В конце своего шестого сезона “Студия театрального искусства” выпустила спектакль «Брат Иван Федорович». В нынешней ее афише он стал девятым; в жизни «женовачей» первого призыва – тринадцатым. Подсчитать легко: в апреле 2005 «женовачи», еще будучи студентами, устроили этакий парад-алле под названием «Шесть спектаклей в ожидании театра». Два спектакля из шести, «Мальчики» и «Мarienbad», имеются в текущем репертуаре; еще два, «Как вам это понравится» и «Об-ло-мов-щи-на…», были сняты во 2-й половине прошлого десятилетия; еще два скончались в стенах РАТИ/ГИТИС, и как они назывались, я уже не помню. Студия еще долго будет считаться «молодым театром», но на самом деле она вошла в пору зрелости, вошла уверенно и спокойно. Возможно, ей предстоит еще долго осваиваться со своим новым качеством. В этом смысле «Брат Иван Федорович» – спектакль, очень важный для жизни театра. Его мерность, неторопливость, монохромность (о том, как затемнена сцена, написали решительно все; какой разной умеет делать полутьму художник по свету Дамир Исмагилов, как играют у него тени и оттенки, заметили далеко не все), внешняя бесхитростность режиссерских решений в «Брате Иване» – все подчинено единой задаче, не только художественной, но и педагогической. Два поколения студийцев должны были встретиться и сыграть, что называется, на равных, в одном ключе, в общем рисунке. Вспомним, как трудно шли к такому равенству младшие «фоменки», подумаем, как быстро сейчас меняются свойства жизни и, соответственно, стилистические приоритеты – а у Студии все как бы само собою («само собою» – ха-ха!) сложилось и срослось. Нет решительно никакого желания вспоминать: вотОльга Озоллапиня, остроумно играющая г-жу Хохлакову, мать Лизы, – из какого же она выпуска? Это неважно, важно совсем другое.

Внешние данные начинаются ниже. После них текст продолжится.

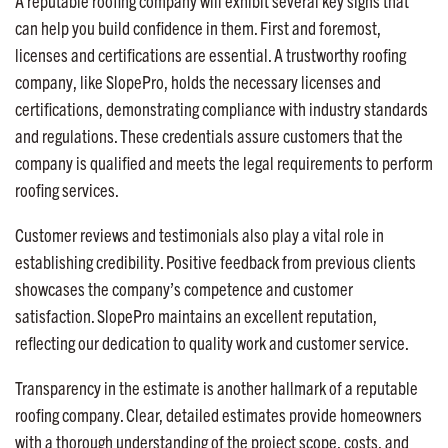
A reputable roofing company will exhibit several key signs that
can help you build confidence in them. First and foremost,
licenses and certifications are essential. A trustworthy roofing
company, like SlopePro, holds the necessary licenses and
certifications, demonstrating compliance with industry standards
and regulations. These credentials assure customers that the
company is qualified and meets the legal requirements to perform
roofing services.
Customer reviews and testimonials also play a vital role in
establishing credibility. Positive feedback from previous clients
showcases the company’s competence and customer
satisfaction. SlopePro maintains an excellent reputation,
reflecting our dedication to quality work and customer service.
Transparency in the estimate is another hallmark of a reputable
roofing company. Clear, detailed estimates provide homeowners
with a thorough understanding of the project scope, costs, and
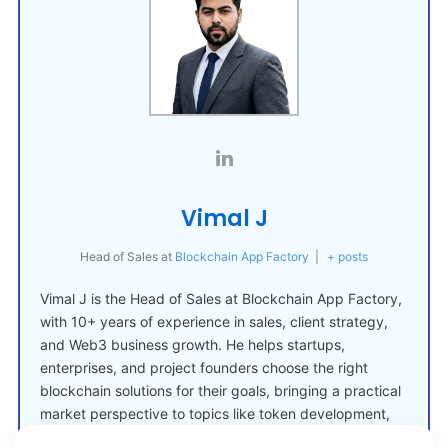
Vimal J
Head of Sales
at
Blockchain App Factory
|
+ posts
Vimal J is the Head of Sales at Blockchain App Factory,
with 10+ years of experience in sales, client strategy,
and Web3 business growth. He helps startups,
enterprises, and project founders choose the right
blockchain solutions for their goals, bringing a practical
market perspective to topics like token development,
crypto launches, and Web3 adoption.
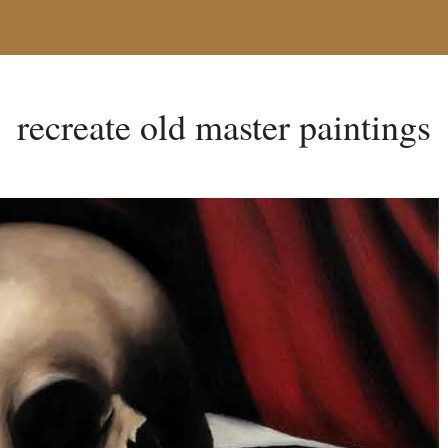
recreate old master paintings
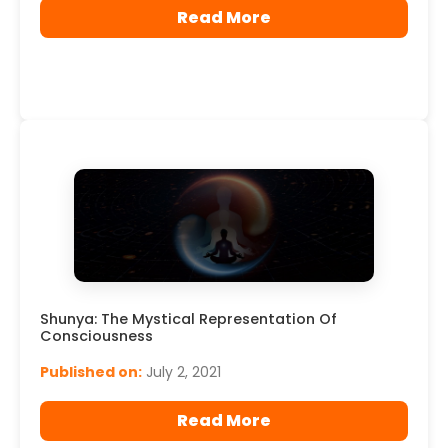
Read More
Shunya: The Mystical Representation Of
Consciousness
Published on:
July 2, 2021
Read More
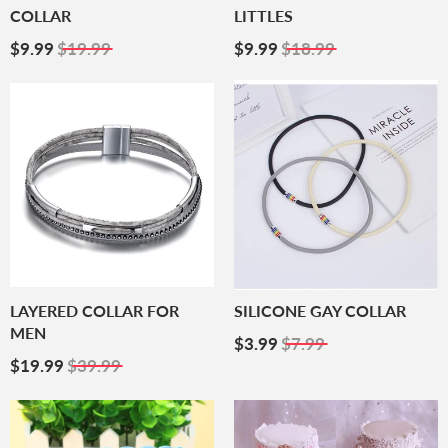
COLLAR
LITTLES
Sale
$9.99
Sale
$9.99
$9.99
$19.99
$9.99
$18.99
Price
Price
LAYERED COLLAR FOR
SILICONE GAY COLLAR
MEN
Sale
$3.99
$3.99
$7.99
Sale
$19.99
Price
$19.99
$39.99
Price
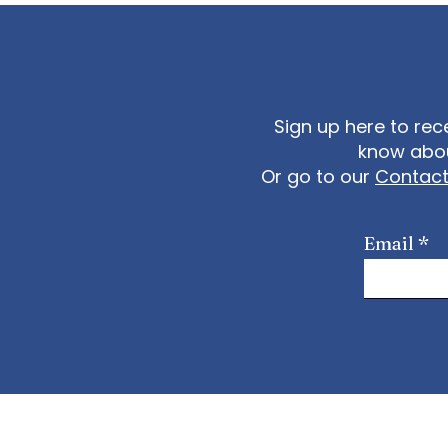
Sign up here to rec
know abou
Or go to our
Contac
Email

Премьера «Брата Ивана Федоровича» состоялась 15.05.11. В основе спектакля – диалоги из «Братьев Карамазовых», часть IV, кн.11., главы 1 – 5 и, сразу, 8 – 10. Из действия изъяты две первые встречи брата Ивана (Игорь Лизенгевич) с больным Смердяковым (Сергей Аброскин). Режиссерскую купюру нетрудно понять. В IV части фигура четвертого брата, лакея-убийцы, выписана с изумительной яркостью и детальностью (вспомним хотя бы его чулок с деньгами). Аброскину, самому, может быть, заразительному из актеров СТИ – ему только дай развернуться: он мигом вышмыгнет в протагонисты. Вспомним, как в «Мальчиках» Аброскин играет лохматого пса Перезвона: ни умирающий Илюшечка, ни проповедующий Алешечка не в силах отвоевать у этой собаки зрительское внимание. В «Брате Иване» актерская обольстительность Аброскина попросту могла перекосить сюжет.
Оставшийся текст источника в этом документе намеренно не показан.